Infermieri. Gli Ordini ai vertici del Piemonte: “C’è un percorso da compiere, avviamo il confronto”

Infermieri. Gli Ordini ai vertici del Piemonte: “C’è un percorso da compiere, avviamo il confronto”

Infermieri. Gli Ordini ai vertici del Piemonte: “C’è un percorso da compiere, avviamo il confronto”
Per il Coordinamento degli Opi l’emergenza covid ha reso evidente l’importanza del ruolo degli infermieri. Per gli Opi è quindi arrivato il momento di intervenire sulle criticità che ostacolano la professione, tra questi: adeguamento degli organici e piani di fabbisogno, aggiornamento della programmazione degli accessi universitari con nuove risorse, gestione dei fondi contrattuali.

In rappresentanza di 31.847 iscritti agli albi provinciali, tutti gli Ordini delle Professioni infermieristiche del Piemonte vogliono far sentire la loro voce. “Ora tutti sanno chi siamo – dice Massimiliano Sciretti, presidente di Opi Torino e del coordinamento delle professioni infermieristiche del Piemonte – cosa facciamo e quanto valiamo. Ora tutti hanno toccato con mano la nostra professionalità e disponibilità, la vicinanza ai cittadini e agli assistiti senza curarsi di turni mai interrotti e del rischio infettivo che ne ha fatto una categoria di operatori più colpiti da Covid19”.

In questa emergenza gli infermieri hanno messo in campo competenze, flessibilità nell’aggiornamento, disponibilità nell’assistenza e la loro stessa integrità per assicurare la migliore assistenza in un contesto che è stato considerato “di guerra”.

Ora, insieme al SIDMI (Società italiana per la direzione e il management delle professioni infermieristiche), ai sindacati regionali ed al coinvolgimento di tutte le parti sociali, il Coordinamento OPI, con una lettere indirizzata al Governatore del Piemonte Alberto Cirio e all’assessore regionale alla Sanità Luigi Icardi, chiede alla classe politica un energico intervento. E di aprire un confronto "sull’adeguamento degli organici e dei piani di fabbisogno di personale infermieristico, sull’aggiornamento della programmazione degli accessi universitari con nuove risorse, sulla gestione dei fondi contrattuali. Senza dimenticare la possibilità di costituire rapporti di collaborazione con le Asl per fornire personale in prestazione aggiuntiva – indispensabile per far fronte all’emergenza e coprire la carenza di personale infermieristico nelle Rsa – e definire i titoli sull’accesso alla Direzione delle Aziende di servizi alla persona”.

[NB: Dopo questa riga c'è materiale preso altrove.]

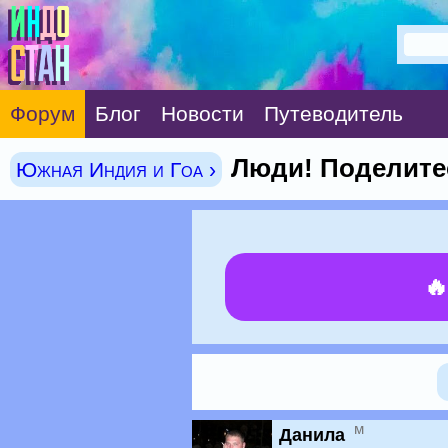
Форум
Блог
Новости
Путеводитель
Люди! Поделите
Южная Индия и Гоа ›

м
Данила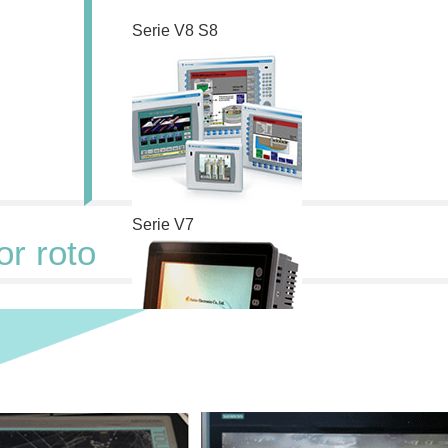
Serie V8 S8
Serie V7
r roto
Serie V4 V6
 más series
Haga clic p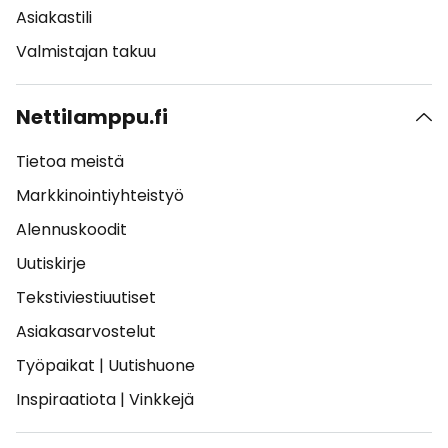
Asiakastili
Valmistajan takuu
Nettilamppu.fi
Tietoa meistä
Markkinointiyhteistyö
Alennuskoodit
Uutiskirje
Tekstiviestiuutiset
Asiakasarvostelut
Työpaikat
|
Uutishuone
Inspiraatiota
|
Vinkkejä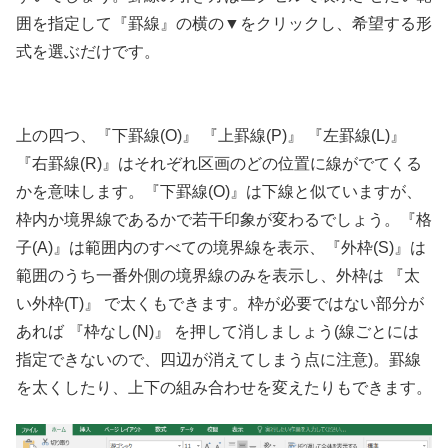
囲を指定して『罫線』の横の▼をクリックし、希望する形
式を選ぶだけです。
上の四つ、『下罫線(O)』 『上罫線(P)』 『左罫線(L)』
『右罫線(R)』はそれぞれ区画のどの位置に線がでてくる
かを意味します。『下罫線(O)』は下線と似ていますが、
枠内か境界線であるかで若干印象が変わるでしょう。『格
子(A)』は範囲内のすべての境界線を表示、『外枠(S)』は
範囲のうち一番外側の境界線のみを表示し、外枠は 『太
い外枠(T)』 で太くもできます。枠が必要ではない部分が
あれば 『枠なし(N)』 を押して消しましょう(線ごとには
指定できないので、四辺が消えてしまう点に注意)。罫線
を太くしたり、上下の組み合わせを変えたりもできます。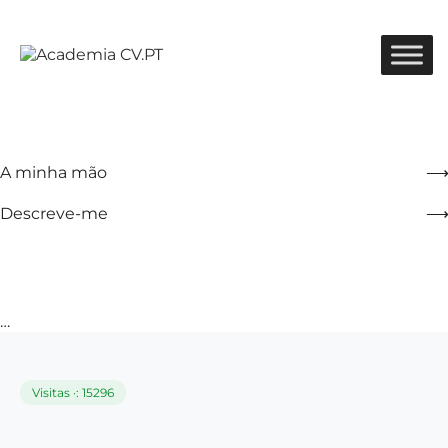
A minha mão
Descreve-me
…
Visitas ·: 15296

A ciò si aggiungono le proposte avanzate da Fnopi che spaziano su più fronti:
 
1 – Una sezione contrattuale per le professioni infermieristiche che riconosca la competenza e capacità dimostrate in situazioni estreme;


2 – L’istituzione di una indennità infermieristica che sia parte del trattamento economico fondamentale;

3 – Adeguamento dei fondi contrattuali e possibilità di un loro utilizzo per un’indennità specifica per tutti i professionisti che assistono pazienti con un rischio infettivo;

4 – Adeguamento della normativa sul riconoscimento della malattia professionale in caso di infezione;
 
5 – Immediato adeguamento delle dotazioni organiche con l’aggiornamento altrettanto immediato della programmazione degli accessi universitari;

6 – Aggiornamento della normativa sull’accesso alla direzione delle aziende di servizi alla persona;

7 – Superare il vincolo di esclusività e dare anche agli infermieri pubblici una intramoenia infermieristica che consenta loro di prestare attività professionale a favore di strutture socio-sanitarie per far fronte alla gravissima carenza di personale.

8 – Norme relative di accreditamento delle strutture sanitarie private che tengano conto delle indicazioni definite per quelle pubbliche.

"La peculiarità delle nostre funzioni – conclude Sciretti – è stata messa in evidenza in modo inequivocabile nonostante le carenze infermieristiche oggettive nei numeri più volte segnalate. In questa circostanza gli infermieri hanno messo in campo l’impossibile per contenere l’emergenza Covid”.